Work to be completed:
Lines in which "number" appears should be pulled from the data below.

Collected data:
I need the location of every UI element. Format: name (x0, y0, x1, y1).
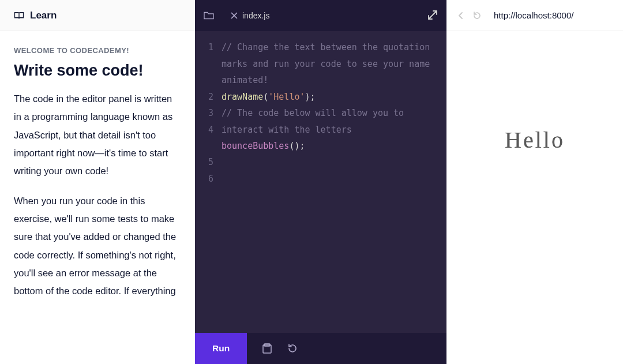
lesson-header: Learn (0, 0, 195, 31)
code-line: // Change the text between the quotation… (222, 39, 438, 89)
file-tab[interactable]: index.js (225, 7, 275, 24)
back-icon[interactable] (453, 8, 468, 23)
line-number: 2 (195, 89, 213, 106)
code-line: // The code below will allow you to inte… (222, 105, 438, 138)
lesson-title: Write some code! (14, 62, 181, 80)
expand-icon[interactable] (427, 9, 438, 21)
url-bar[interactable]: http://localhost:8000/ (494, 10, 573, 20)
line-number: 6 (195, 171, 213, 187)
code-editor[interactable]: 1 2 3 4 5 6 // Change the text between t… (195, 31, 446, 333)
folder-icon[interactable] (203, 11, 215, 20)
file-tab-label: index.js (242, 11, 269, 20)
editor-tab-bar: index.js (195, 0, 446, 31)
lesson-paragraph: When you run your code in this exercise,… (14, 192, 181, 301)
refresh-icon[interactable] (470, 8, 485, 23)
line-number: 3 (195, 105, 213, 122)
run-button[interactable]: Run (195, 333, 247, 364)
code-body[interactable]: // Change the text between the quotation… (222, 39, 446, 333)
browser-viewport: Hello (446, 31, 623, 364)
lesson-eyebrow: WELCOME TO CODECADEMY! (14, 46, 181, 55)
line-gutter: 1 2 3 4 5 6 (195, 39, 222, 333)
code-line: drawName('Hello'); (222, 89, 438, 106)
browser-preview-panel: http://localhost:8000/ Hello (446, 0, 623, 364)
line-number: 1 (195, 39, 213, 56)
lesson-paragraph: The code in the editor panel is written … (14, 90, 181, 181)
learn-label: Learn (30, 10, 57, 21)
output-text[interactable]: Hello (505, 126, 565, 153)
line-number: 5 (195, 154, 213, 171)
reset-icon[interactable] (287, 343, 298, 354)
line-number: 4 (195, 122, 213, 138)
close-icon[interactable] (231, 12, 238, 19)
book-icon (14, 12, 24, 20)
lesson-content: WELCOME TO CODECADEMY! Write some code! … (0, 31, 195, 327)
browser-toolbar: http://localhost:8000/ (446, 0, 623, 31)
code-line: bounceBubbles(); (222, 138, 438, 155)
lesson-panel: Learn WELCOME TO CODECADEMY! Write some … (0, 0, 195, 364)
copy-icon[interactable] (262, 343, 272, 354)
code-editor-panel: index.js 1 2 3 4 5 6 // Change the text … (195, 0, 446, 364)
editor-action-bar: Run (195, 333, 446, 364)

Task answer:
line-number: 2 (195, 89, 213, 106)
line-number: 6 (195, 171, 213, 187)
line-number: 3 (195, 105, 213, 122)
line-number: 1 (195, 39, 213, 56)
line-number: 5 (195, 154, 213, 171)
line-number: 4 (195, 122, 213, 138)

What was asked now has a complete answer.